Today's turning point came at 10 a.m. when a new report
from the Institute for Supply Management
showed strong activity in the services sector. The ISM's services PMI showed
unexpected growth from a month ago, coming in at 56.9, versus an estimate
of 55. New orders and business activity continue to grow and actually
accelerated from a month ago. The price index, meanwhile, declined for the
fourth straight month.
It's not the picture of a recessionary
economy. And, for investors, that's the problem. An economic slowdown might
have been the best hope for a pause in Federal Reserve rate increases. Today's
ISM report makes it a little more likely that the Fed will continue with its
hikes, confident that the economy can withstand tighter monetary conditions.
The futures market is now pricing in a
70% chance of a three-quarter point rate hike in September, up from 57% on
Friday. Yields on the 2- and 10-year
Treasury notes both moved up significantly today, with the
2-year settling at 3.499% and the 10-year at 3.339%.

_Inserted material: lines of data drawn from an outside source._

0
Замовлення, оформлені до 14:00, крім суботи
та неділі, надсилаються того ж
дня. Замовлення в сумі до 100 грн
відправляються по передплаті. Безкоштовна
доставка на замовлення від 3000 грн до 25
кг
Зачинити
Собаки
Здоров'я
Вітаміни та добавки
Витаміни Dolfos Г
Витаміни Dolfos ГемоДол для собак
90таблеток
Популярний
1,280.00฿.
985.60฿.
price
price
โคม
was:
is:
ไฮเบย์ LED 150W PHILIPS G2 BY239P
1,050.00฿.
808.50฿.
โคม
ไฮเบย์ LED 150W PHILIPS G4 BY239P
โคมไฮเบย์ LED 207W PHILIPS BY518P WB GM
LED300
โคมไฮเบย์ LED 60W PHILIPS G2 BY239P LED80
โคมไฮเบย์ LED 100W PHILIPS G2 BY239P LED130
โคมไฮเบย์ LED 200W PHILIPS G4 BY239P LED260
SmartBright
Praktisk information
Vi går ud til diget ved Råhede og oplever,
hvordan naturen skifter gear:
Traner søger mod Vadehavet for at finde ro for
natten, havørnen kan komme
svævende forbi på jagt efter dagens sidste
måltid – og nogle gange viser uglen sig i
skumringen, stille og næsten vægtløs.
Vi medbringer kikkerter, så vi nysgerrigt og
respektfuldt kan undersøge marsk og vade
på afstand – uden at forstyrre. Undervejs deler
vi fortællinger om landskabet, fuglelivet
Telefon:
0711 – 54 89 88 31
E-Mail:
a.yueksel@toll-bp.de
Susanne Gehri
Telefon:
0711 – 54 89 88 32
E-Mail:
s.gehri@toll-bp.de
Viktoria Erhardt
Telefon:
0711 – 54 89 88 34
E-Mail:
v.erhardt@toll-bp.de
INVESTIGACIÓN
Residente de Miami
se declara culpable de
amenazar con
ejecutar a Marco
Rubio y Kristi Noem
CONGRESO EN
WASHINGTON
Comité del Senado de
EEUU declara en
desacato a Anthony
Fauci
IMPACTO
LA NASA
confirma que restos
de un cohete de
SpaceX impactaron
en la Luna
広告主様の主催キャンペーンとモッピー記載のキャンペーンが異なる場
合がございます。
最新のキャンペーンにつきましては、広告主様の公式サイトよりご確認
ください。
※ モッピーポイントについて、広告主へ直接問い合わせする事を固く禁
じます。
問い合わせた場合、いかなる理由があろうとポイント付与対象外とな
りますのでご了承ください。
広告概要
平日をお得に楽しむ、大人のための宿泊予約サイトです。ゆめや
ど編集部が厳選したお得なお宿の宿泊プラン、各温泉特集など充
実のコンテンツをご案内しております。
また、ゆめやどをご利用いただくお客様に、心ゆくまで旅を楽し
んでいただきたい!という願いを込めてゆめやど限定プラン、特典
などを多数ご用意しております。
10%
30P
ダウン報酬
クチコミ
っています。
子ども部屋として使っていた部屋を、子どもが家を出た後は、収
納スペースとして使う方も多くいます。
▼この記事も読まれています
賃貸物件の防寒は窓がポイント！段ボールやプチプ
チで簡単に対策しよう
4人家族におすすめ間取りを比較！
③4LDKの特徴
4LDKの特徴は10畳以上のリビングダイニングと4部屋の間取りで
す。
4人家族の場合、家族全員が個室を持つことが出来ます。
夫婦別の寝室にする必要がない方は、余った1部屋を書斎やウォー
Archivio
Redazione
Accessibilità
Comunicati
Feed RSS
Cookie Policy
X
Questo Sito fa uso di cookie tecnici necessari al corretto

Not surprisingly, stocks -- particularly
rate-sensitive growth stocks -- fell on the day. The tech-heavy Nasdaq
Composite closed down 0.7%, its seventh consecutive decline.
It's the Nasdaq's longest losing streak since November 2016. The Dow
Jones Industrial Average fell 173 points, or 0.6%, while the S&P
500 was off 0.4%.
"Stocks are going to struggle because too
much of the economy is doing well and that leaves Wall Street vulnerable to an
extended period of rising interest rates," Edward Moya,
senior market analyst at OANDA, wrote today.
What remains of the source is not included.